→ **WHAT TO WORK ON**: Tell me how many lines in the data include "BenQ", and keep the reply to that number.

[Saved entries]
▶
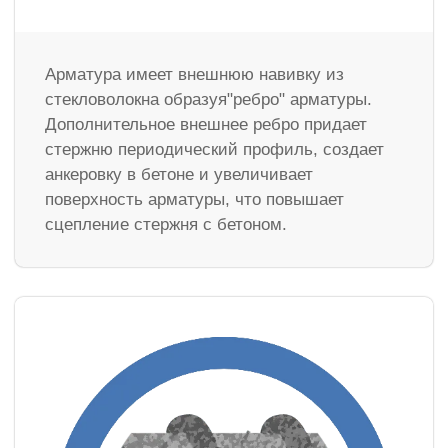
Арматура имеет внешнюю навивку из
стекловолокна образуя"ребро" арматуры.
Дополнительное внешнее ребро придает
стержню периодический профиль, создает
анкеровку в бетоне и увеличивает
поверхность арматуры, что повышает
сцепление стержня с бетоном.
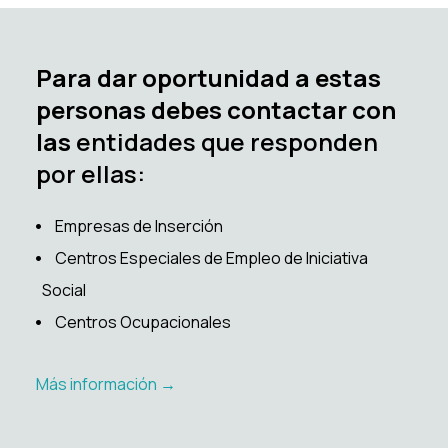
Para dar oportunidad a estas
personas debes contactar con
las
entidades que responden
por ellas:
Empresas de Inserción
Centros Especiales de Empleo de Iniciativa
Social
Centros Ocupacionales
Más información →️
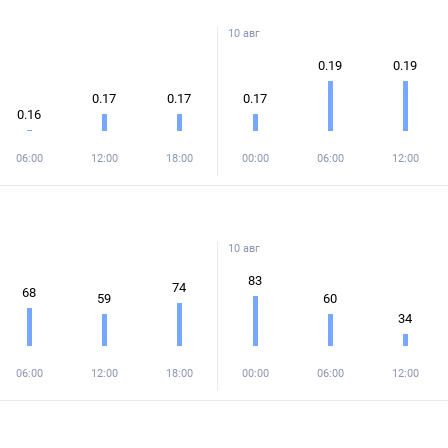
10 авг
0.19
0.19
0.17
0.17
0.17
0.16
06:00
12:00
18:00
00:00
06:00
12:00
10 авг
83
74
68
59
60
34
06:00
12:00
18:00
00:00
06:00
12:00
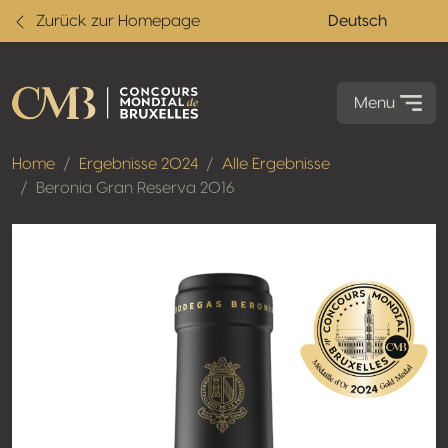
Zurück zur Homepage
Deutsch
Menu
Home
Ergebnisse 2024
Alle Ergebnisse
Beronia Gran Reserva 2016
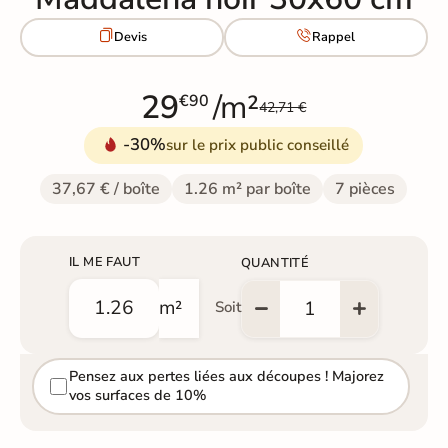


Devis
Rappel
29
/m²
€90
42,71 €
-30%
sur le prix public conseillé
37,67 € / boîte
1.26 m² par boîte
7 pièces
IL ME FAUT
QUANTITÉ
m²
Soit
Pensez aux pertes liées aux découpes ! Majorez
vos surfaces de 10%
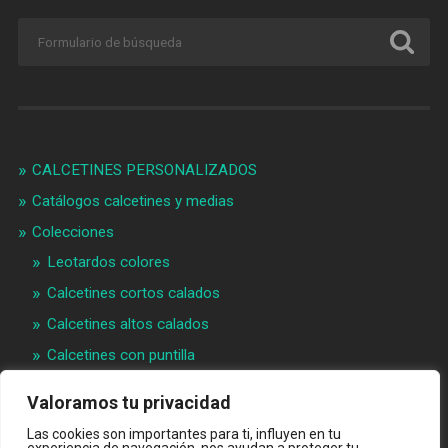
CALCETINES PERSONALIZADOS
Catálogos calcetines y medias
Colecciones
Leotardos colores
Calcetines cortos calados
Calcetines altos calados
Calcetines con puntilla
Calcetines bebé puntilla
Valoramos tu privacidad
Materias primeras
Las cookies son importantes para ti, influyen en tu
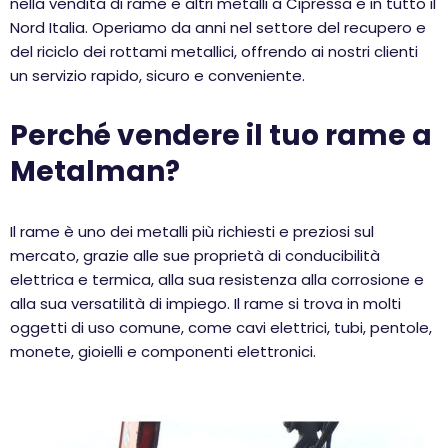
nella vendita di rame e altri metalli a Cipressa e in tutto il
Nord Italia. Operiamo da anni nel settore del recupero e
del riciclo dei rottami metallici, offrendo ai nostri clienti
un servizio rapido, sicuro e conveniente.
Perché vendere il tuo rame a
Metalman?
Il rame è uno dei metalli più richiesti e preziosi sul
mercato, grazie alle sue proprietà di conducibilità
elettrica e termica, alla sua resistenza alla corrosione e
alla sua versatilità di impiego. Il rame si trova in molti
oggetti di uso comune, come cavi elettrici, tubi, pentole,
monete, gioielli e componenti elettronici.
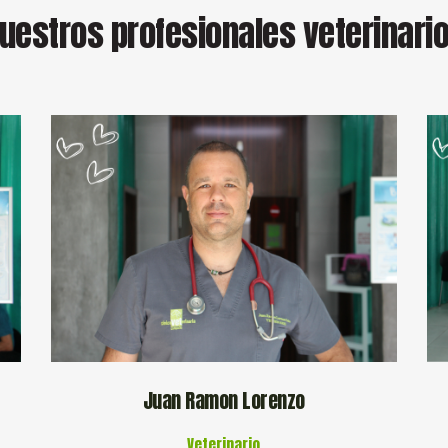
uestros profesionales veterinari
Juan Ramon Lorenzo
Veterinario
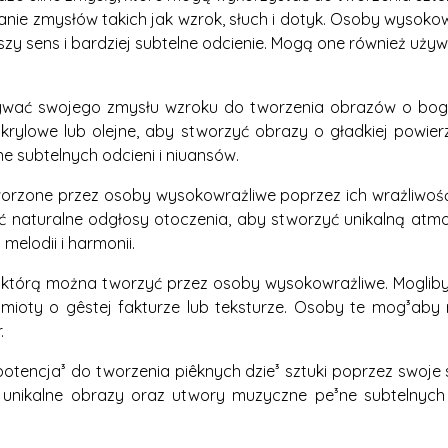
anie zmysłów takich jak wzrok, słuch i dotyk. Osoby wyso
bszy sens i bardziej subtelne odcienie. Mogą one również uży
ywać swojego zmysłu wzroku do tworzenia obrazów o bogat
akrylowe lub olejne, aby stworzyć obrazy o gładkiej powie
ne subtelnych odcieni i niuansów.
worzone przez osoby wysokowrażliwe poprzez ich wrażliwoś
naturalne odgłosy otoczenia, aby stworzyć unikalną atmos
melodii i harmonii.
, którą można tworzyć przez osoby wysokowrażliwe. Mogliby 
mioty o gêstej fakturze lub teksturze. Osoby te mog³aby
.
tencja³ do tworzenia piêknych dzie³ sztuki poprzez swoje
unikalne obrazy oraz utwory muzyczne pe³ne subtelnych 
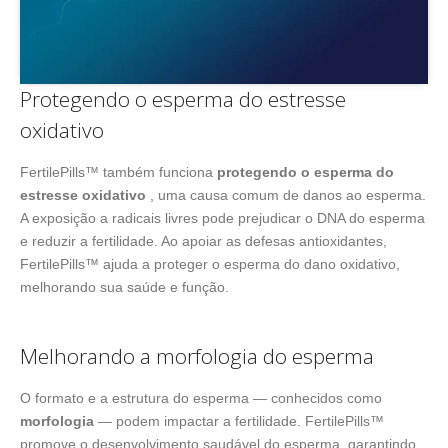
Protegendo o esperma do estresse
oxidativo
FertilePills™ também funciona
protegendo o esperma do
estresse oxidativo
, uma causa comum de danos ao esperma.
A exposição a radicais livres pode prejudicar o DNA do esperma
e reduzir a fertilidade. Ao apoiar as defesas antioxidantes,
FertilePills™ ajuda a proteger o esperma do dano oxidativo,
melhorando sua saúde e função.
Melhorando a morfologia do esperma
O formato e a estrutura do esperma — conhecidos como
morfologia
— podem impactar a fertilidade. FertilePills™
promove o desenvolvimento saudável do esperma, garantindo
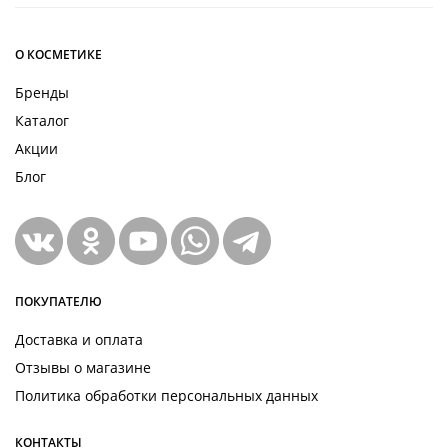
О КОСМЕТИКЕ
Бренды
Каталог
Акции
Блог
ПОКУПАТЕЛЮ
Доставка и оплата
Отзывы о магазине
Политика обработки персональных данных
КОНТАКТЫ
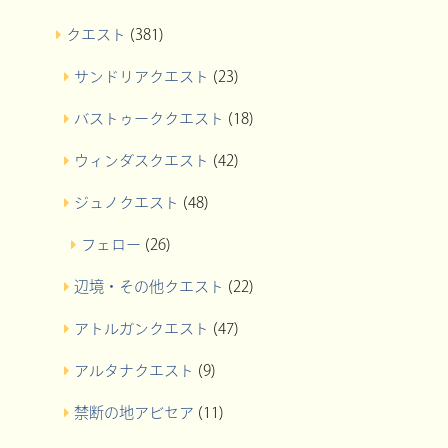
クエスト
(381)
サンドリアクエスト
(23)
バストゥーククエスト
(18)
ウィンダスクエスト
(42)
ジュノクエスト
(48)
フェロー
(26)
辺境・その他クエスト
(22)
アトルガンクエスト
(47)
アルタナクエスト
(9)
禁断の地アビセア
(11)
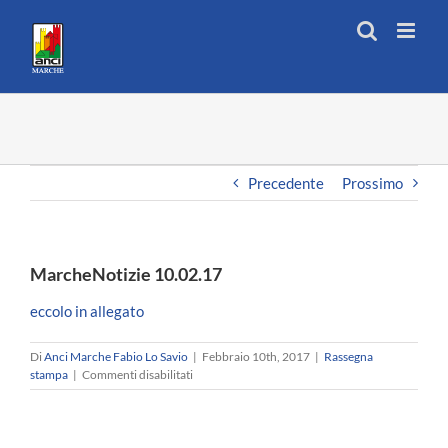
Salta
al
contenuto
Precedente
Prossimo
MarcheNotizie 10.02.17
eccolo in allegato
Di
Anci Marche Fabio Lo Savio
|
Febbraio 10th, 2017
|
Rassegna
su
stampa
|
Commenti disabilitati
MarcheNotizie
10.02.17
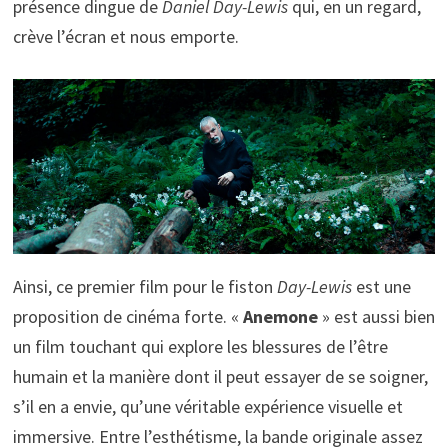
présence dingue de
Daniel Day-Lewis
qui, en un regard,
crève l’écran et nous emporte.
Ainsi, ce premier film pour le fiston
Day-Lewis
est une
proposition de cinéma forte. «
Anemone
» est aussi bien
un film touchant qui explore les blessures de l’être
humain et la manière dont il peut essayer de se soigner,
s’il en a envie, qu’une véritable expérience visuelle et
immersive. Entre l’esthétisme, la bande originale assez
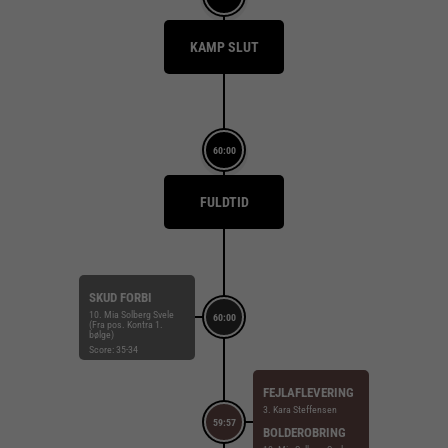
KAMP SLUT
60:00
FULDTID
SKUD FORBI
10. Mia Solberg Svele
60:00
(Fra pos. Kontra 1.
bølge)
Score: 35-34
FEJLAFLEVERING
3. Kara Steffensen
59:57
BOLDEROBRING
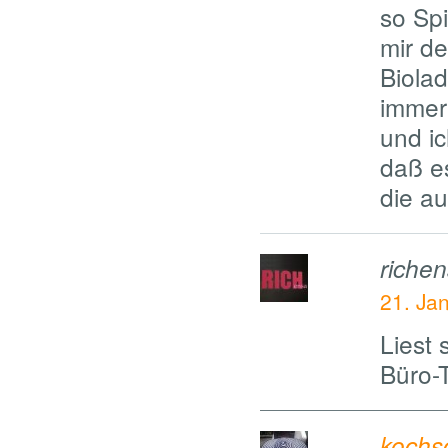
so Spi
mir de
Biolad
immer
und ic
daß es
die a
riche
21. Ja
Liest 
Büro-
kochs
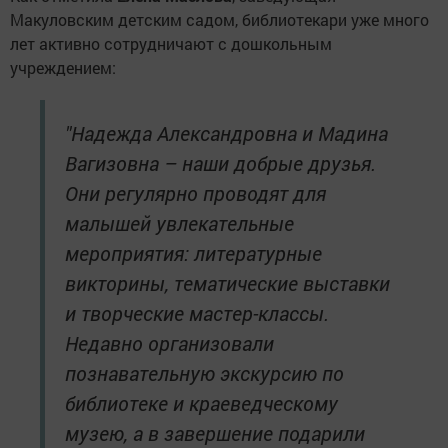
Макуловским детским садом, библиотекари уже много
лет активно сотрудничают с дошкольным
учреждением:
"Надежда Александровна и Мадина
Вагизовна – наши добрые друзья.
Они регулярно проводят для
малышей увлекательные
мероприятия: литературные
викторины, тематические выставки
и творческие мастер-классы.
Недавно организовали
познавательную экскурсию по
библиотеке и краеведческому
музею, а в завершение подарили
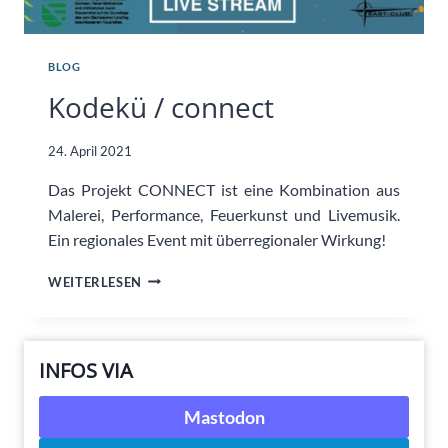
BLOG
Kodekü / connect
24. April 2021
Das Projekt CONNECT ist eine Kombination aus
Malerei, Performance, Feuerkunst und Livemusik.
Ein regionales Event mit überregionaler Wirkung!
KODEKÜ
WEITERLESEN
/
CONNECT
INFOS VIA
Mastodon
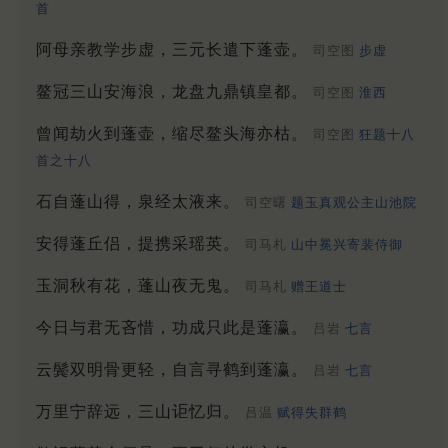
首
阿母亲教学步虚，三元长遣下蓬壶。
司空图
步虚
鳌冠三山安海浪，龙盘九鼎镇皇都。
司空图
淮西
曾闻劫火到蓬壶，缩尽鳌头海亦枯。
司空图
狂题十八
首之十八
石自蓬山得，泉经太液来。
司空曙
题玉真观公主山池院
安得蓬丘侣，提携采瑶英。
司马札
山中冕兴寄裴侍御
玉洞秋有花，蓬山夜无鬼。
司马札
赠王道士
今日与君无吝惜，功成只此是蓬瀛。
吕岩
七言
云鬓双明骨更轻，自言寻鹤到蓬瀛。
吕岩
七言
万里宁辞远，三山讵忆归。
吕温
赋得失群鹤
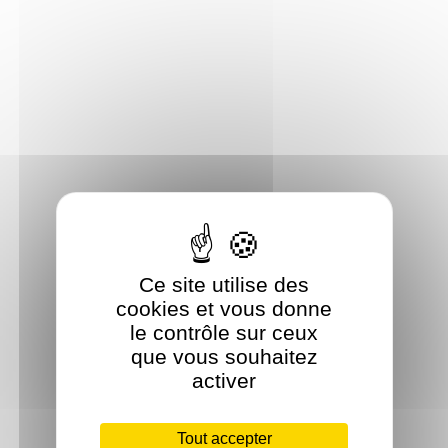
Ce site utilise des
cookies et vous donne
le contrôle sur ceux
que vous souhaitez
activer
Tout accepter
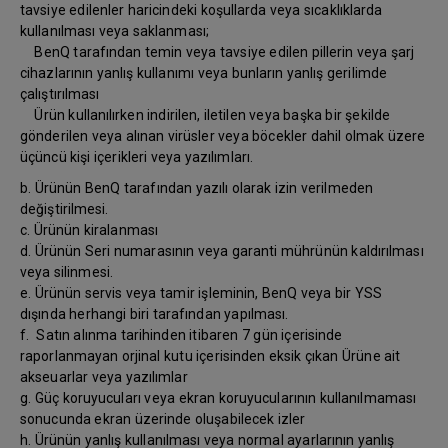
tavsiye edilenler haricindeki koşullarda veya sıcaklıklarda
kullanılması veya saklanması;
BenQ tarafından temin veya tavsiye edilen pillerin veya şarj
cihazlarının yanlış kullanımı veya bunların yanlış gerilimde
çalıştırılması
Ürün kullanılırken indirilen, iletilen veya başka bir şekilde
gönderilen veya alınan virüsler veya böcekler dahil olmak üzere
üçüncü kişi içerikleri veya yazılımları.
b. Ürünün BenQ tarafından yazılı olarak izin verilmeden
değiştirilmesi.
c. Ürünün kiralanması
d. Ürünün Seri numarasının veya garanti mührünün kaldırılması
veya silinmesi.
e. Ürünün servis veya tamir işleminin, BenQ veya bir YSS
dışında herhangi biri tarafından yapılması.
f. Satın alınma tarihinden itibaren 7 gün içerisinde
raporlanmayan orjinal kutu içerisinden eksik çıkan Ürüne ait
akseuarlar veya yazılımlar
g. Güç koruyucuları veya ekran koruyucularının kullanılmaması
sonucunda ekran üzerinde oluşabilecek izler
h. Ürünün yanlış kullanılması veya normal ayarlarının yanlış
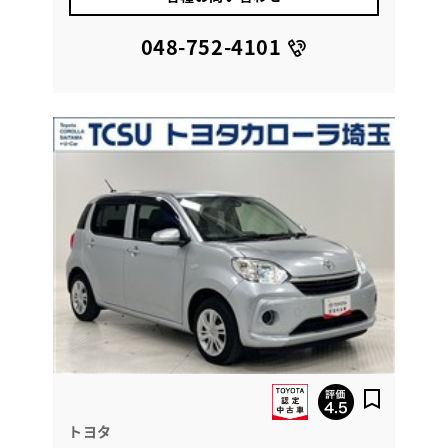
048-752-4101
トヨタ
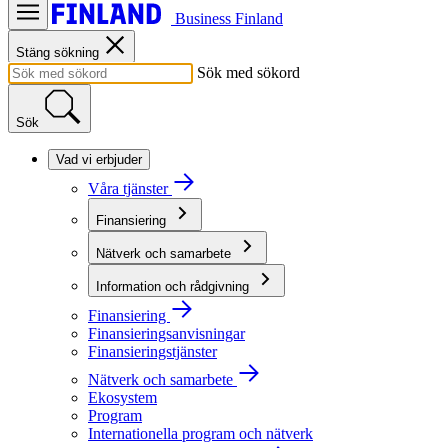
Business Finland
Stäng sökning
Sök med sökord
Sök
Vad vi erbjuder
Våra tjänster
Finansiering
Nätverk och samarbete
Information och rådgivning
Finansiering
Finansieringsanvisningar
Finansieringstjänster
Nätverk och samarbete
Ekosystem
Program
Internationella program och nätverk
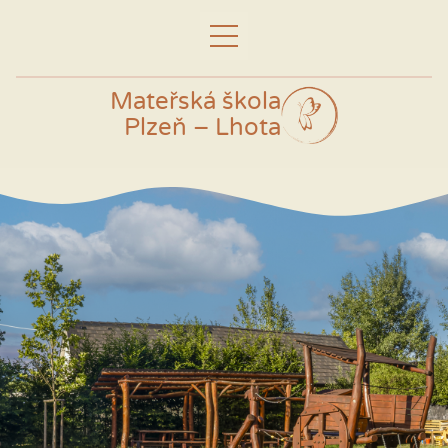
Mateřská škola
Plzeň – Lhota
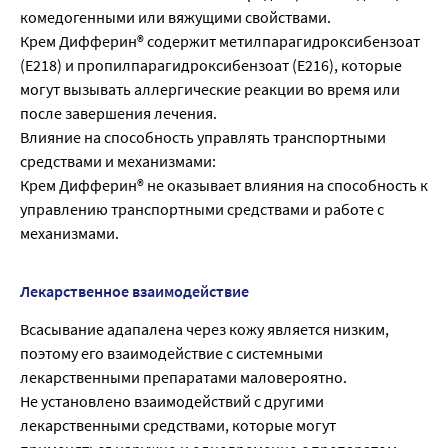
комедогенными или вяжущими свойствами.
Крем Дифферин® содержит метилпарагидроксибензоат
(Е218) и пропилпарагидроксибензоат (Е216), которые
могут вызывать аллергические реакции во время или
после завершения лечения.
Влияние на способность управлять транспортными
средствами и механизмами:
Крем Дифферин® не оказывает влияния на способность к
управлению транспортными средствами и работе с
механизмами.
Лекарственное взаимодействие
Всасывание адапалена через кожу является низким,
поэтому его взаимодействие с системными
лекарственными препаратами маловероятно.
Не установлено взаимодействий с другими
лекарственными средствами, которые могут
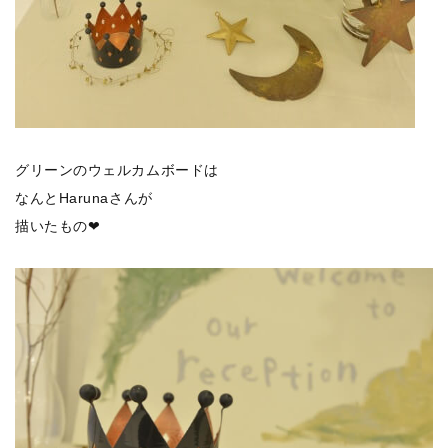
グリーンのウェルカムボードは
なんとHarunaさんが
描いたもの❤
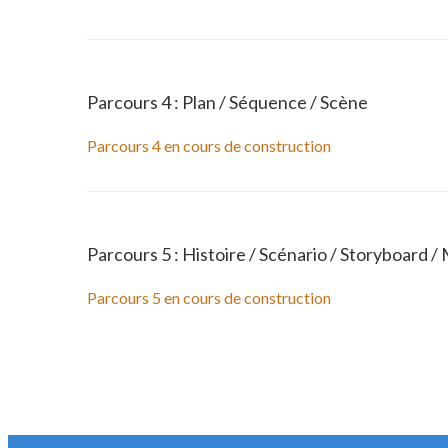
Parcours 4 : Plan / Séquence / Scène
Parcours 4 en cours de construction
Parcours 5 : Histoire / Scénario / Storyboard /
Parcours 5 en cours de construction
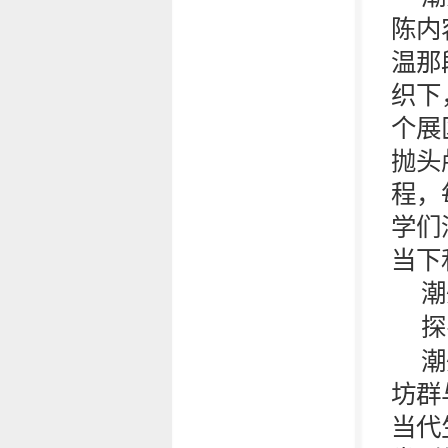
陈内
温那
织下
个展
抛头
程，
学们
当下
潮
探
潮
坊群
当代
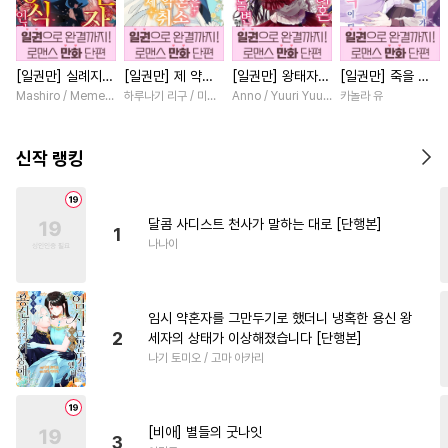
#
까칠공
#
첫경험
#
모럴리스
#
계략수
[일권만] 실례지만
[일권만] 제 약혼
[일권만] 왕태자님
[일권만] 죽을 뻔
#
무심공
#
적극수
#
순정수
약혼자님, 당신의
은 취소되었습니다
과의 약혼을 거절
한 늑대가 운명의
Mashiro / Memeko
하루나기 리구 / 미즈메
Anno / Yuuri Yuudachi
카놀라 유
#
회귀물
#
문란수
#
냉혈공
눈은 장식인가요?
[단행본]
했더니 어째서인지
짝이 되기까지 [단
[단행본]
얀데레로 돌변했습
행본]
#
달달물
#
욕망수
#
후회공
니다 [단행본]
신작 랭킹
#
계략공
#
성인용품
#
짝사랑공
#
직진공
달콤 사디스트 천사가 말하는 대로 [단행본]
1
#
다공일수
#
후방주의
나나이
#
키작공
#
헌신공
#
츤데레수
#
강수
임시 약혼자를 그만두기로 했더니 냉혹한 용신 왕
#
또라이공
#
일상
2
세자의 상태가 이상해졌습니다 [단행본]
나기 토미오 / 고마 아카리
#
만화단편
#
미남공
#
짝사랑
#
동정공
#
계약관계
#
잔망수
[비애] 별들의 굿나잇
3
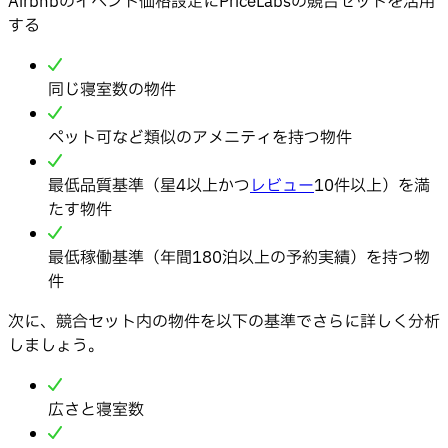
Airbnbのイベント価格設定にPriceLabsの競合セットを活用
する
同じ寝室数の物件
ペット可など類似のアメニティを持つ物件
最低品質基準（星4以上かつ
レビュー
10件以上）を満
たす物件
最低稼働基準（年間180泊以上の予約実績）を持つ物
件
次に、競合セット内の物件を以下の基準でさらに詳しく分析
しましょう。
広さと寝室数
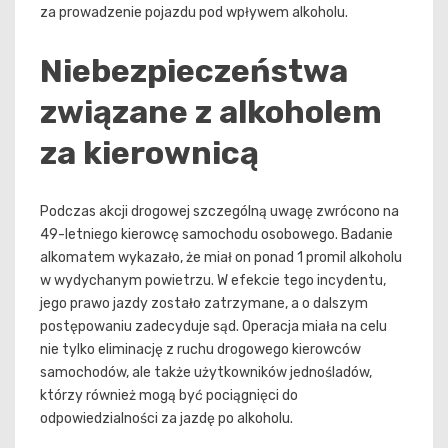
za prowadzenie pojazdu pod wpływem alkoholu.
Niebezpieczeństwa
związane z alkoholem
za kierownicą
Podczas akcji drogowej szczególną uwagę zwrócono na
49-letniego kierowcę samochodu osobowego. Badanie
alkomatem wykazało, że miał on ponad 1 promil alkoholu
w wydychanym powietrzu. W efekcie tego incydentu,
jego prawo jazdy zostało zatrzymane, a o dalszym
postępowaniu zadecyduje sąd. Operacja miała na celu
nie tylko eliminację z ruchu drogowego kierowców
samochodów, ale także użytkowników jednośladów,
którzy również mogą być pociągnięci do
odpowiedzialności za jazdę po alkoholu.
◀
→ **RESPONSE TO THE TASK**: 3